Chad Lee and Jim Herbek, University of Kentucky
With the increased interest in wheat from futures prices and the anticipated increased acres planted this fall, many farmers are asking if they can use their 15-inch soybean planter to plant wheat. The quick answer is yes, but you might loose some yield.
We have investigated three varieties of wheat at Princeton and Lexington in 15-inch and 7.5-inch rows at Princeton and Lexington for the past two years, giving us four environments. We tested varieties that were known to be prolific, meaning that they produce a lot of tillers. Yields were excellent, ranging from 70 to just over 120 bushels per acre. In two of the environments, there were no differences in yield between 15-inch and 7.5-inch rows. In the other two environments, yields in 15-inch rows were about 8.5% less than yields in 7.5-inch rows.
Based simply on this research, if yields in 15-inch rows are 8.5% less than yields in 7.5-inch rows and futures prices are $7 per bushel, a field of 500 acres will net about $30,000 more with 7.5-inch rows. Trucking and storage have not been included in these returns. However, If we assume the $30,000 over 500 acres, that is a difference of $60 per acre.
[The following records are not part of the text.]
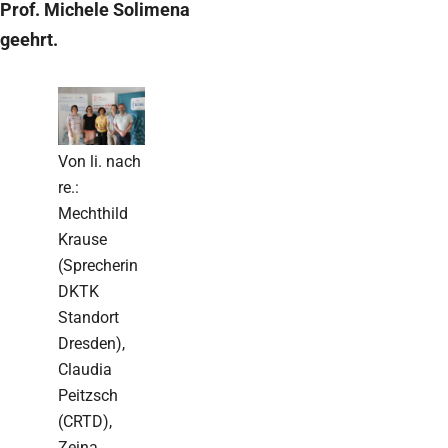
Prof. Michele Solimena
geehrt.
Von li. nach
re.:
Mechthild
Krause
(Sprecherin
DKTK
Standort
Dresden),
Claudia
Peitzsch
(CRTD),
Zeina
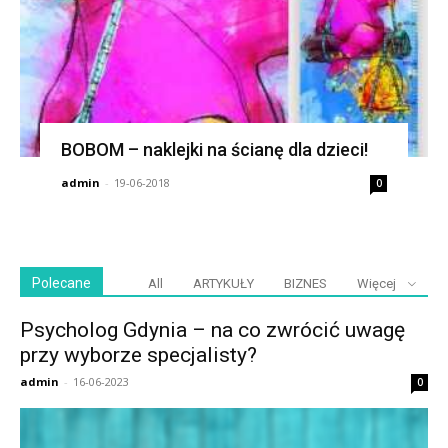
BOBOM – naklejki na ścianę dla dzieci!
admin
-
19-06-2018
0
Polecane
All
ARTYKUŁY
BIZNES
Więcej
Psycholog Gdynia – na co zwrócić uwagę
przy wyborze specjalisty?
admin
-
16-06-2023
0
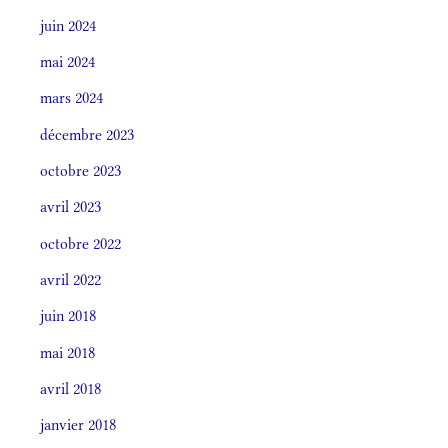
juin 2024
mai 2024
mars 2024
décembre 2023
octobre 2023
avril 2023
octobre 2022
avril 2022
juin 2018
mai 2018
avril 2018
janvier 2018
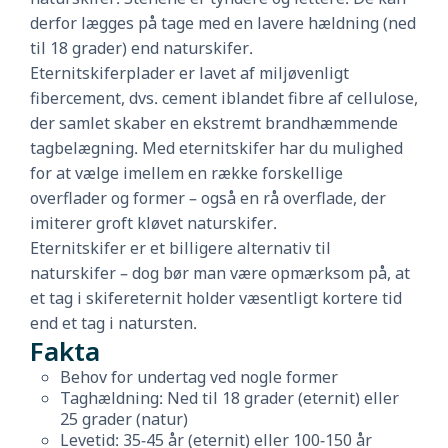
derfor lægges på tage med en lavere hældning (ned
til 18 grader) end naturskifer.
Eternitskiferplader er lavet af miljøvenligt
fibercement, dvs. cement iblandet fibre af cellulose,
der samlet skaber en ekstremt brandhæmmende
tagbelægning. Med eternitskifer har du mulighed
for at vælge imellem en række forskellige
overflader og former – også en rå overflade, der
imiterer groft kløvet naturskifer.
Eternitskifer er et billigere alternativ til
naturskifer – dog bør man være opmærksom på, at
et tag i skifereternit holder væsentligt kortere tid
end et tag i natursten.
Fakta
Behov for undertag ved nogle former
Taghældning: Ned til 18 grader (eternit) eller
25 grader (natur)
Levetid: 35-45 år (eternit) eller 100-150 år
So, instead of converting your 15-inch planter to wheat, you might want to consider contracting with someone who has no-till drill and drilling the wheat in 7.5-inch rows. If contracting is not an option and you are not in the market to buy a grain drill, a 15-inch planter can work… it just might yield a little less. If you do use a 15-inch planter, try to find a variety that produces a lot of tillers.